[Working data Boundary: Start]
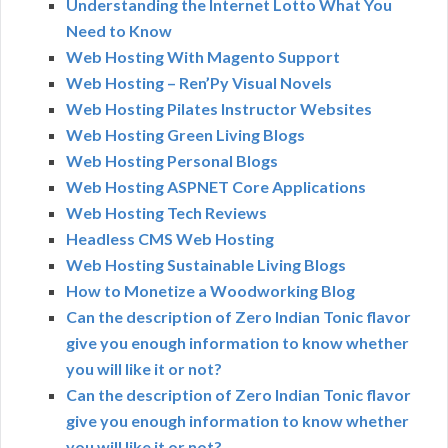
Understanding the Internet Lotto What You
Need to Know
Web Hosting With Magento Support
Web Hosting – Ren’Py Visual Novels
Web Hosting Pilates Instructor Websites
Web Hosting Green Living Blogs
Web Hosting Personal Blogs
Web Hosting ASPNET Core Applications
Web Hosting Tech Reviews
Headless CMS Web Hosting
Web Hosting Sustainable Living Blogs
How to Monetize a Woodworking Blog
Can the description of Zero Indian Tonic flavor
give you enough information to know whether
you will like it or not?
Can the description of Zero Indian Tonic flavor
give you enough information to know whether
you will like it or not?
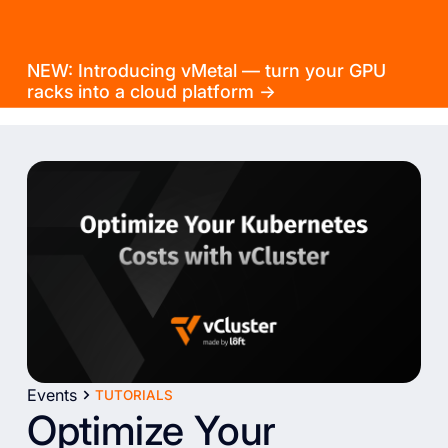
NEW: Introducing vMetal — turn your GPU
racks into a cloud platform →
Events
TUTORIALS
Optimize Your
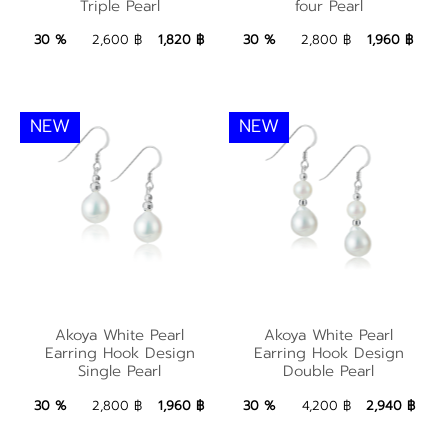
Triple Pearl
four Pearl
Triple Pearl
four Pearl
1,820 ฿
Add to Bag
1,960 ฿
Add to Bag
30 %
2,600 ฿
1,820 ฿
30 %
2,800 ฿
1,960 ฿
NEW
NEW
Akoya White Pearl
Akoya White Pearl
Akoya White Pearl
Akoya White Pearl
Earring Hook Design
Earring Hook Design
Earring Hook Design
Earring Hook Design
Single Pearl
Double Pearl
Single Pearl
Double Pearl
1,960 ฿
Add to Bag
2,940 ฿
Add to Bag
30 %
2,800 ฿
1,960 ฿
30 %
4,200 ฿
2,940 ฿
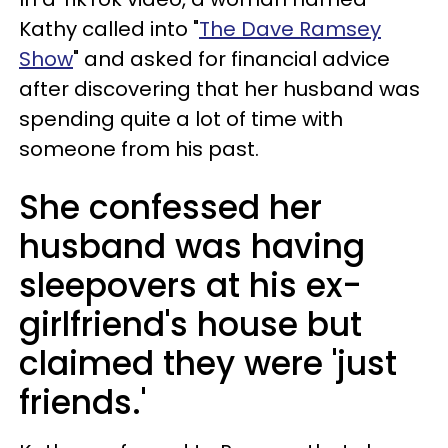
Kathy called into "
The Dave Ramsey
Show
" and asked for financial advice
after discovering that her husband was
spending quite a lot of time with
someone from his past.
She confessed her
husband was having
sleepovers at his ex-
girlfriend's house but
claimed they were 'just
friends.'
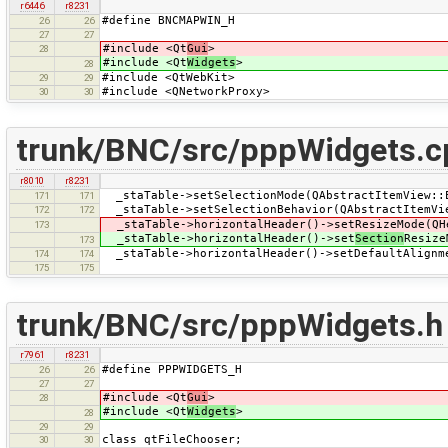
r6446
r8231
#define BNCMAPWIN_H
26
26
27
27
#include <Qt
Gui
>
28
#include <Qt
Widgets
>
28
#include <QtWebKit>
29
29
#include <QNetworkProxy>
30
30
trunk/BNC/src/pppWidgets.c
r8010
r8231
_staTable->setSelectionMode(QAbstractItemView::
171
171
_staTable->setSelectionBehavior(QAbstractItemVi
172
172
_staTable->horizontalHeader()->setResizeMode(QH
173
_staTable->horizontalHeader()->set
Section
Resize
173
_staTable->horizontalHeader()->setDefaultAlignm
174
174
175
175
trunk/BNC/src/pppWidgets.h
r7961
r8231
#define PPPWIDGETS_H
26
26
27
27
#include <Qt
Gui
>
28
#include <Qt
Widgets
>
28
29
29
class qtFileChooser;
30
30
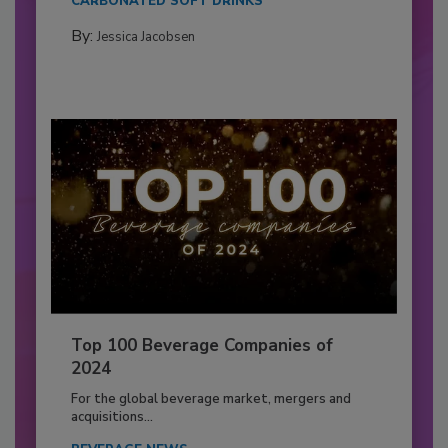
CARBONATED SOFT DRINKS
By:
Jessica Jacobsen
Top 100 Beverage Companies of
2024
For the global beverage market, mergers and
acquisitions...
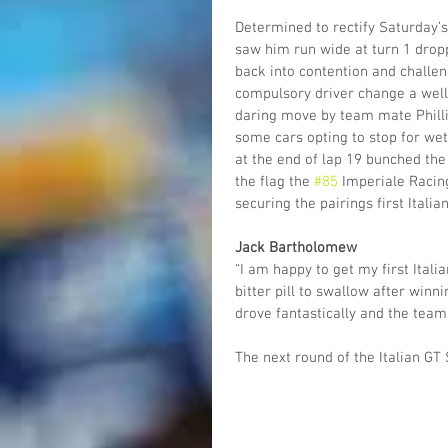
Determined to rectify Saturday’s 
saw him run wide at turn 1 droppi
back into contention and challeng
compulsory driver change a well-
daring move by team mate Phillip
some cars opting to stop for wet
at the end of lap 19 bunched the
the flag the 
#85
 Imperiale Racin
securing the pairings first Italia
Jack Bartholomew
“I am happy to get my first Ita
bitter pill to swallow after winn
drove fantastically and the team
The next round of the Italian GT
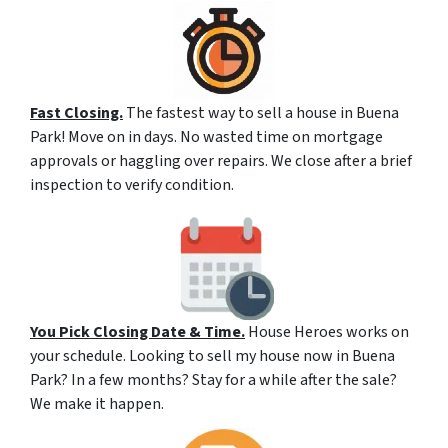
Fast Closing.
The fastest way to sell a house in Buena
Park! Move on in days. No wasted time on mortgage
approvals or haggling over repairs. We close after a brief
inspection to verify condition.
You Pick Closing Date & Time.
House Heroes works on
your schedule. Looking to sell my house now in Buena
Park? In a few months? Stay for a while after the sale?
We make it happen.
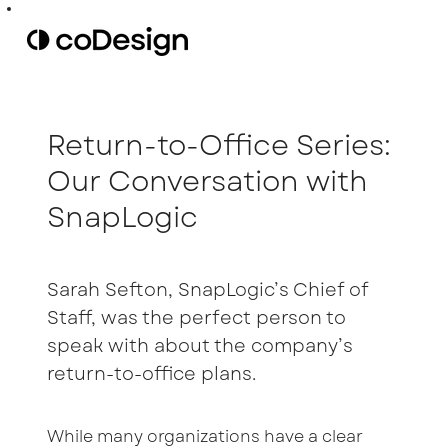
Return-to-Office Series:
Our Conversation with
SnapLogic
Sarah Sefton, SnapLogic’s Chief of
Staff, was the perfect person to
speak with about the company’s
return-to-office plans.
While many organizations have a clear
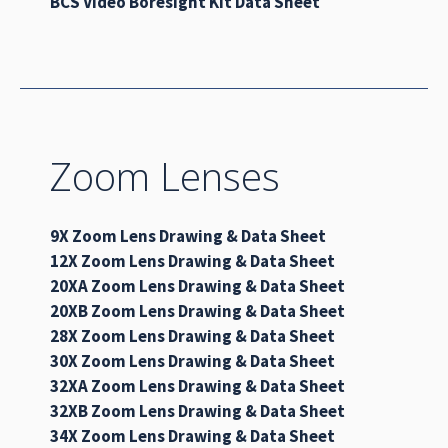
BCS Video Boresight Kit Data Sheet
Zoom Lenses
9X Zoom Lens Drawing & Data Sheet
12X Zoom Lens Drawing & Data Sheet
20XA Zoom Lens Drawing & Data Sheet
20XB Zoom Lens Drawing & Data Sheet
28X Zoom Lens Drawing & Data Sheet
30X Zoom Lens Drawing & Data Sheet
32XA Zoom Lens Drawing & Data Sheet
32XB Zoom Lens Drawing & Data Sheet
34X Zoom Lens Drawing & Data Sheet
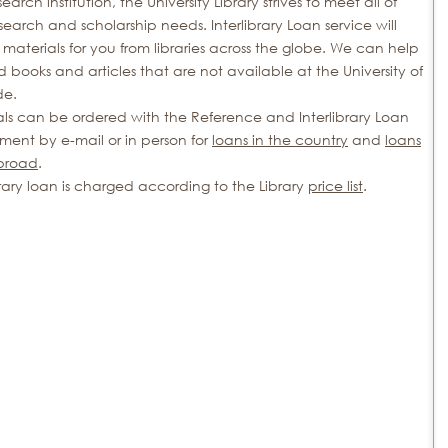
search institution, the University Library strives to meet all of
search and scholarship needs. Interlibrary Loan service will
materials for you from libraries across the globe. We can help
d books and articles that are not available at the University of
de.
als can be ordered with the Reference and Interlibrary Loan
ment by e-mail or in person for
loans in the country
and
loans
broad
.
brary loan is charged according to the Library
price list
.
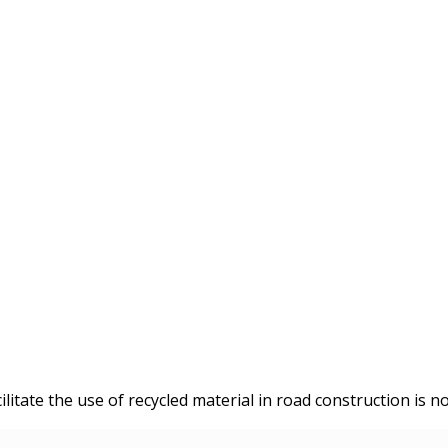
litate the use of recycled material in road construction is no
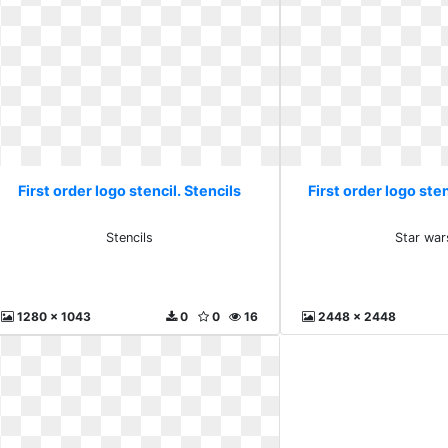
First order logo stencil. Stencils
First order logo sten
Stencils
Star war
1280 x 1043
0
0
16
2448 x 2448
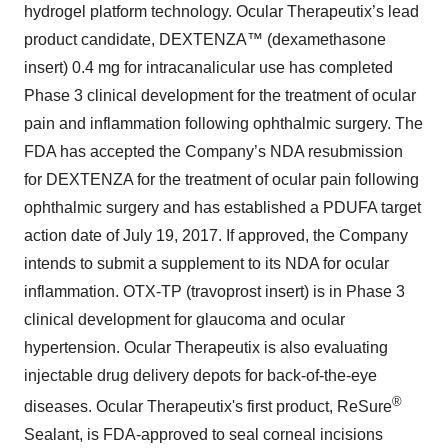
hydrogel platform technology. Ocular Therapeutix’s lead
product candidate, DEXTENZA™ (dexamethasone
insert) 0.4 mg for intracanalicular use has completed
Phase 3 clinical development for the treatment of ocular
pain and inflammation following ophthalmic surgery. The
FDA has accepted the Company’s NDA resubmission
for DEXTENZA for the treatment of ocular pain following
ophthalmic surgery and has established a PDUFA target
action date of July 19, 2017. If approved, the Company
intends to submit a supplement to its NDA for ocular
inflammation. OTX-TP (travoprost insert) is in Phase 3
clinical development for glaucoma and ocular
hypertension. Ocular Therapeutix is also evaluating
injectable drug delivery depots for back-of-the-eye
®
diseases. Ocular Therapeutix's first product, ReSure
Sealant, is FDA-approved to seal corneal incisions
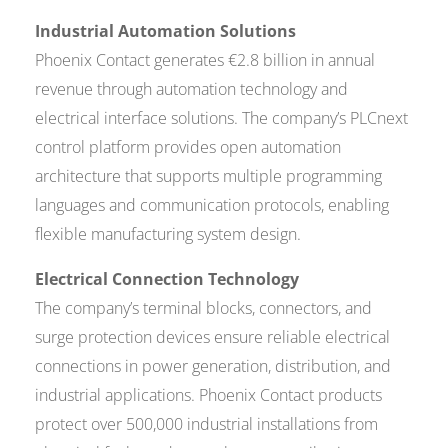
Industrial Automation Solutions
Phoenix Contact generates €2.8 billion in annual
revenue through automation technology and
electrical interface solutions. The company’s PLCnext
control platform provides open automation
architecture that supports multiple programming
languages and communication protocols, enabling
flexible manufacturing system design.
Electrical Connection Technology
The company’s terminal blocks, connectors, and
surge protection devices ensure reliable electrical
connections in power generation, distribution, and
industrial applications. Phoenix Contact products
protect over 500,000 industrial installations from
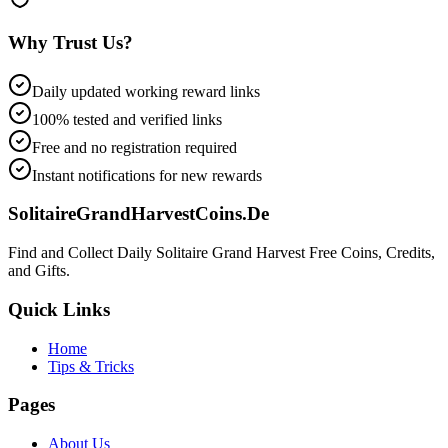
Why Trust Us?
Daily updated working reward links
100% tested and verified links
Free and no registration required
Instant notifications for new rewards
SolitaireGrandHarvestCoins.De
Find and Collect Daily Solitaire Grand Harvest Free Coins, Credits,
and Gifts.
Quick Links
Home
Tips & Tricks
Pages
About Us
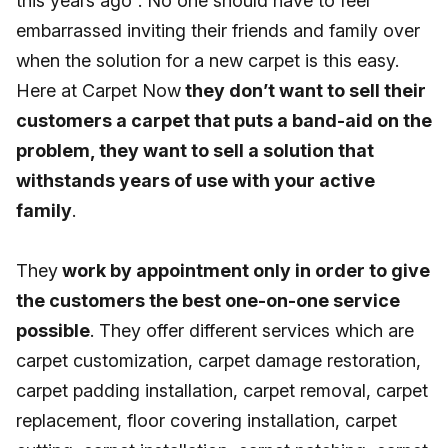
this years ago”. No one should have to feel
embarrassed inviting their friends and family over
when the solution for a new carpet is this easy.
Here at Carpet Now
they don’t want to sell their
customers a carpet that puts a band-aid on the
problem, they want to sell a solution that
withstands years of use with your active
family
.
They
work by appointment only in order to give
the customers the best one-on-one service
possible
. They offer different services which are
carpet customization, carpet damage restoration,
carpet padding installation, carpet removal, carpet
replacement, floor covering installation, carpet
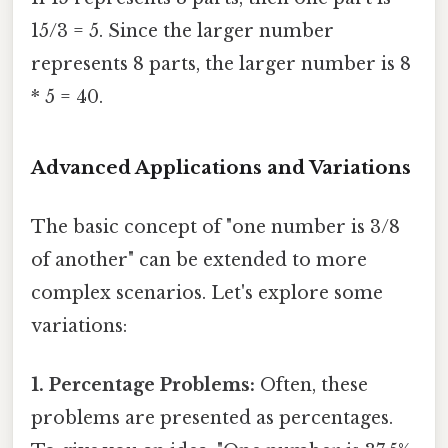
15/3 = 5. Since the larger number
represents 8 parts, the larger number is 8
* 5 = 40.
Advanced Applications and Variations
The basic concept of "one number is 3/8
of another" can be extended to more
complex scenarios. Let's explore some
variations:
1. Percentage Problems:
Often, these
problems are presented as percentages.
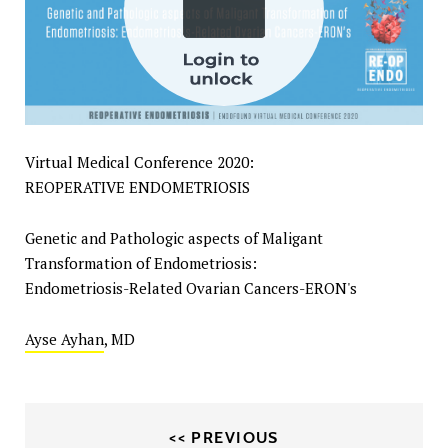
Virtual Medical Conference 2020:
REOPERATIVE ENDOMETRIOSIS
Genetic and Pathologic aspects of Maligant
Transformation of Endometriosis:
Endometriosis-Related Ovarian Cancers-ERON's
Ayse Ayhan
, MD
<< PREVIOUS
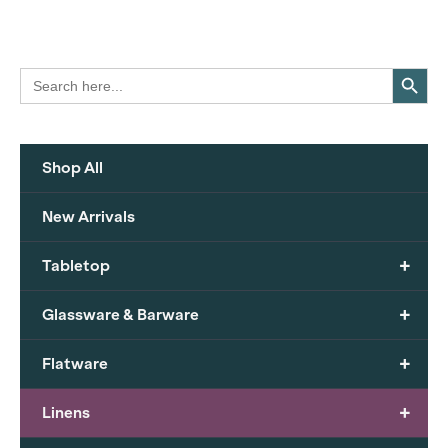
Search Button
Search
for:
Shop All
New Arrivals
+
Tabletop
+
Glassware & Barware
+
Flatware
+
Linens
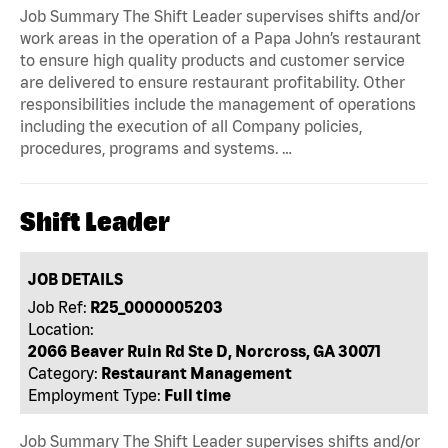
Job Summary The Shift Leader supervises shifts and/or
work areas in the operation of a Papa John’s restaurant
to ensure high quality products and customer service
are delivered to ensure restaurant profitability. Other
responsibilities include the management of operations
including the execution of all Company policies,
procedures, programs and systems. …
Shift Leader
JOB DETAILS
Job Ref:
R25_0000005203
Location:
2066 Beaver Ruin Rd Ste D, Norcross, GA 30071
Category:
Restaurant Management
Employment Type:
Full time
Job Summary The Shift Leader supervises shifts and/or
[Working data Boundary: End]
**Required action:**
Retype all the records shown above, character for character. Omit every picture.

**Expected output:**
Understanding the Internet Lotto What You
Need to Know
Web Hosting With Magento Support
Web Hosting – Ren’Py Visual Novels
Web Hosting Pilates Instructor Websites
Web Hosting Green Living Blogs
Web Hosting Personal Blogs
Web Hosting ASPNET Core Applications
Web Hosting Tech Reviews
Headless CMS Web Hosting
Web Hosting Sustainable Living Blogs
How to Monetize a Woodworking Blog
Can the description of Zero Indian Tonic flavor
give you enough information to know whether
you will like it or not?
Can the description of Zero Indian Tonic flavor
give you enough information to know whether
you will like it or not?
NEW: Introducing vMetal — turn your GPU
racks into a cloud platform →
Events
TUTORIALS
Optimize Your
Triple Pearl
four Pearl
Triple Pearl
four Pearl
1,820 ฿
Add to Bag
1,960 ฿
Add to Bag
30 %
2,600 ฿
1,820 ฿
30 %
2,800 ฿
1,960 ฿
NEW
NEW
Akoya White Pearl
Akoya White Pearl
Akoya White Pearl
Akoya White Pearl
Earring Hook Design
Earring Hook Design
Earring Hook Design
Earring Hook Design
Single Pearl
Double Pearl
Single Pearl
Double Pearl
1,960 ฿
Add to Bag
2,940 ฿
Add to Bag
30 %
2,800 ฿
1,960 ฿
30 %
4,200 ฿
2,940 ฿
Kathy called into "
The Dave Ramsey
Show
" and asked for financial advice
after discovering that her husband was
spending quite a lot of time with
someone from his past.
She confessed her
husband was having
sleepovers at his ex-
girlfriend's house but
claimed they were 'just
friends.'
r6446
r8231
#define BNCMAPWIN_H
26
26
27
27
#include <Qt
Gui
>
28
#include <Qt
Widgets
>
28
#include <QtWebKit>
29
29
#include <QNetworkProxy>
30
30
trunk/BNC/src/pppWidgets.c
r8010
r8231
_staTable->setSelectionMode(QAbstractItemView::
171
171
_staTable->setSelectionBehavior(QAbstractItemVi
172
172
_staTable->horizontalHeader()->setResizeMode(QH
173
_staTable->horizontalHeader()->set
Section
Resize
173
_staTable->horizontalHeader()->setDefaultAlignm
174
174
175
175
trunk/BNC/src/pppWidgets.h
r7961
r8231
#define PPPWIDGETS_H
26
26
27
27
#include <Qt
Gui
>
28
#include <Qt
Widgets
>
28
29
29
class qtFileChooser;
30
30
CARBONATED SOFT DRINKS
By:
Jessica Jacobsen
Top 100 Beverage Companies of
2024
For the global beverage market, mergers and
acquisitions...
Determined to rectify Saturday’s 
saw him run wide at turn 1 droppi
back into contention and challeng
compulsory driver change a well-
daring move by team mate Phillip
some cars opting to stop for wet
at the end of lap 19 bunched the
the flag the 
#85
 Imperiale Racin
securing the pairings first Italia
Jack Bartholomew
“I am happy to get my first Ita
bitter pill to swallow after winn
drove fantastically and the team
The next round of the Italian GT
Fast Closing.
The fastest way to sell a house in Buena
Park! Move on in days. No wasted time on mortgage
approvals or haggling over repairs. We close after a brief
inspection to verify condition.
You Pick Closing Date & Time.
House Heroes works on
your schedule. Looking to sell my house now in Buena
Park? In a few months? Stay for a while after the sale?
We make it happen.
Return-to-Office Series:
Our Conversation with
SnapLogic
Sarah Sefton, SnapLogic’s Chief of
Staff, was the perfect person to
speak with about the company’s
return-to-office plans.
While many organizations have a clear
BCS Video Boresight Kit Data Sheet
Zoom Lenses
9X Zoom Lens Drawing & Data Sheet
12X Zoom Lens Drawing & Data Sheet
20XA Zoom Lens Drawing & Data Sheet
20XB Zoom Lens Drawing & Data Sheet
28X Zoom Lens Drawing & Data Sheet
30X Zoom Lens Drawing & Data Sheet
32XA Zoom Lens Drawing & Data Sheet
32XB Zoom Lens Drawing & Data Sheet
34X Zoom Lens Drawing & Data Sheet
search institution, the University Library strives to meet all of
search and scholarship needs. Interlibrary Loan service will
materials for you from libraries across the globe. We can help
d books and articles that are not available at the University of
de.
als can be ordered with the Reference and Interlibrary Loan
ment by e-mail or in person for
loans in the country
and
loans
broad
.
brary loan is charged according to the Library
price list
.
litate the use of recycled material in road construction is no
First order logo stencil. Stencils
First order logo sten
Stencils
Star war
1280 x 1043
0
0
16
2448 x 2448
hydrogel platform technology. Ocular Therapeutix’s lead
product candidate, DEXTENZA™ (dexamethasone
insert) 0.4 mg for intracanalicular use has completed
Phase 3 clinical development for the treatment of ocular
pain and inflammation following ophthalmic surgery. The
FDA has accepted the Company’s NDA resubmission
for DEXTENZA for the treatment of ocular pain following
ophthalmic surgery and has established a PDUFA target
action date of July 19, 2017. If approved, the Company
intends to submit a supplement to its NDA for ocular
inflammation. OTX-TP (travoprost insert) is in Phase 3
clinical development for glaucoma and ocular
hypertension. Ocular Therapeutix is also evaluating
injectable drug delivery depots for back-of-the-eye
®
diseases. Ocular Therapeutix's first product, ReSure
Sealant, is FDA-approved to seal corneal incisions
Industrial Automation Solutions
Phoenix Contact generates €2.8 billion in annual
revenue through automation technology and
electrical interface solutions. The company’s PLCnext
control platform provides open automation
architecture that supports multiple programming
languages and communication protocols, enabling
flexible manufacturing system design.
Electrical Connection Technology
The company’s terminal blocks, connectors, and
surge protection devices ensure reliable electrical
connections in power generation, distribution, and
industrial applications. Phoenix Contact products
protect over 500,000 industrial installations from
Why Trust Us?
Daily updated working reward links
100% tested and verified links
Free and no registration required
Instant notifications for new rewards
SolitaireGrandHarvestCoins.De
Find and Collect Daily Solitaire Grand Harvest Free Coins, Credits,
and Gifts.
Quick Links
Home
Tips & Tricks
Pages
About Us
this years ago”. No one should have to feel
embarrassed inviting their friends and family over
when the solution for a new carpet is this easy.
Here at Carpet Now
they don’t want to sell their
customers a carpet that puts a band-aid on the
problem, they want to sell a solution that
withstands years of use with your active
family
.
They
work by appointment only in order to give
the customers the best one-on-one service
possible
. They offer different services which are
carpet customization, carpet damage restoration,
carpet padding installation, carpet removal, carpet
replacement, floor covering installation, carpet
15/3 = 5. Since the larger number
represents 8 parts, the larger number is 8
* 5 = 40.
Advanced Applications and Variations
The basic concept of "one number is 3/8
of another" can be extended to more
complex scenarios. Let's explore some
variations:
1. Percentage Problems:
Often, these
problems are presented as percentages.
Virtual Medical Conference 2020:
REOPERATIVE ENDOMETRIOSIS
Genetic and Pathologic aspects of Maligant
Transformation of Endometriosis:
Endometriosis-Related Ovarian Cancers-ERON's
Ayse Ayhan
, MD
<< PREVIOUS
Search Button
Search
for:
Shop All
New Arrivals
+
Tabletop
+
Glassware & Barware
+
Flatware
+
Linens
Job Summary The Shift Leader supervises shifts and/or
work areas in the operation of a Papa John’s restaurant
to ensure high quality products and customer service
are delivered to ensure restaurant profitability. Other
responsibilities include the management of operations
including the execution of all Company policies,
procedures, programs and systems. …
Shift Leader
JOB DETAILS
Job Ref:
R25_0000005203
Location:
2066 Beaver Ruin Rd Ste D, Norcross, GA 30071
Category:
Restaurant Management
Employment Type:
Full time
Job Summary The Shift Leader supervises shifts and/or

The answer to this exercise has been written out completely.